I think the allocation that you observe with unstable is a benchmarking artifact. If you use BenchmarkTools, it goes away:

using BenchmarkTools
t = (abc=1, tba=2.0)
unstable(x, i) = x[i]

julia> @btime unstable($t, :abc);
  0.039 ns (0 allocations: 0 bytes)

Of course now we see another benchmarking artifact, which is the sub-nanosecond runtime. We can fix that with the Ref trick:

julia> @btime unstable($(Ref(t))[], :abc);
  1.472 ns (0 allocations: 0 bytes)

As long as you’re using unstable in a local scope with local variables, then it should be type-stable.

I intervene to ask a question that makes me understand something about how these mechanisms work, rather than suggesting some kind of solution.
If your situation allows it, wouldn’t it be useful to change and use col [row] instead of working on row [col]?

I am running into what I think is the same underlying issue (though possibly not, I am happy to start a different thread if that is appropriate).

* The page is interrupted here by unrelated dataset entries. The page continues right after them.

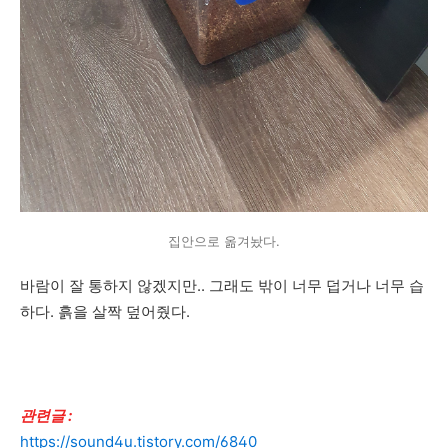
집안으로 옮겨놨다.
바람이 잘 통하지 않겠지만.. 그래도 밖이 너무 덥거나 너무 습
하다. 흙을 살짝 덮어줬다.
관련글 :
https://sound4u.tistory.com/6840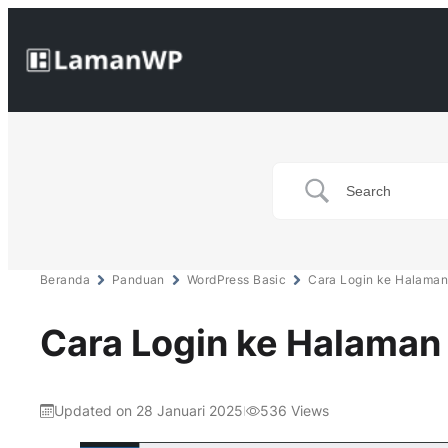
Beranda
Panduan
WordPress Basic
Cara Login ke Halama
Cara Login ke Halama
Updated on 28 Januari 2025
536
Views
|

When I try to access an arbitrary value in a NamedTuple, I see some allocations if the value is not defined within the function. For example:

using BenchmarkTools
nt = NamedTuple{(:a, :b, :c, :d)}((1, 2, 3, 4))
@btime $nt[:a];
# 1.900 ns (0 allocations: 0 bytes)
n = :a
@btime $nt[$n]
# 19.520 ns (1 allocation: 48 bytes)

This does not seem to be an effect of benchmarking since if I do something like

function test(nt, n)
    for i in 1:1_000_000
        nt[n]
    end
end

@time test(nt, :a)
# 0.030643 seconds (1.00 M allocations: 45.977 MiB, 5.38% gc time, 14.04% compilation time)

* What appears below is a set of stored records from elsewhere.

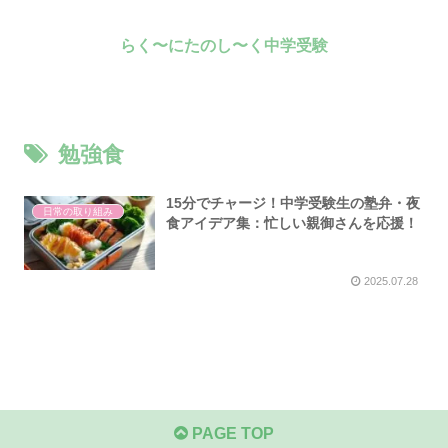
らく〜にたのし〜く中学受験
勉強食
15分でチャージ！中学受験生の塾弁・夜
日常の取り組み
食アイデア集：忙しい親御さんを応援！
2025.07.28
PAGE TOP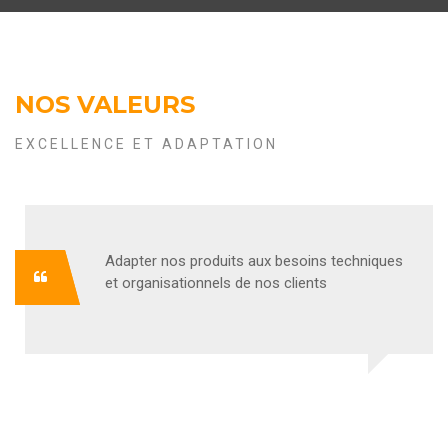
NOS VALEURS
EXCELLENCE ET ADAPTATION
Adapter nos produits aux besoins techniques
et organisationnels de nos clients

Which seems to suggest the problem exists there too (if I replace nt[n] with nt[:a] it does not allocate much.

What am I doing wrong?

You’re not doing anything wrong, in fact you wrote a test perfectly avoiding global variable artifacts on your first try. And yes, you’re on the right thread.

Julia generally specializes a call on the types of the called object and the arguments. For example, f(1, 1.5) specializes on (typeof(f), Int64, Float64). By this logic, getindex/getfield would be unstable for Tuple/NamedTuple/struct because the element types are heterogeneous! For example, (1, 1.5)[1] is an Int64, yet (1, 1.5)[2] is a Float64, a clear type instability. So, the compiler goes the extra mile to maintain performance for these important methods: if the index or field is a constant at compile-time, the compiler will “specialize” on the index/field’s instance. The compiler also does constant propagation for other function calls, but usually to evaluate the call at compile-time when all arguments are constant; instead, I’m talking about when getindex/getfield happens at runtime but the index/field is fixed for type stability.

julia> let   # local scope, all variables are local
    t = (abc=1, tba=2.0, cd="jgds")
    i = :tba # recognized as constant in scope
    @time t[i]
  end
  0.000000 seconds
2.0

If you only take the examples in this thread without global variable artifacts, you’ll notice that whenever the field :abc is a constant in a local scope, there’s no allocation. However, whenever the field is a function argument i or command line argument ARGS[1], the compiler has to treat it as a variable in the scope and may allocate to handle the type instability.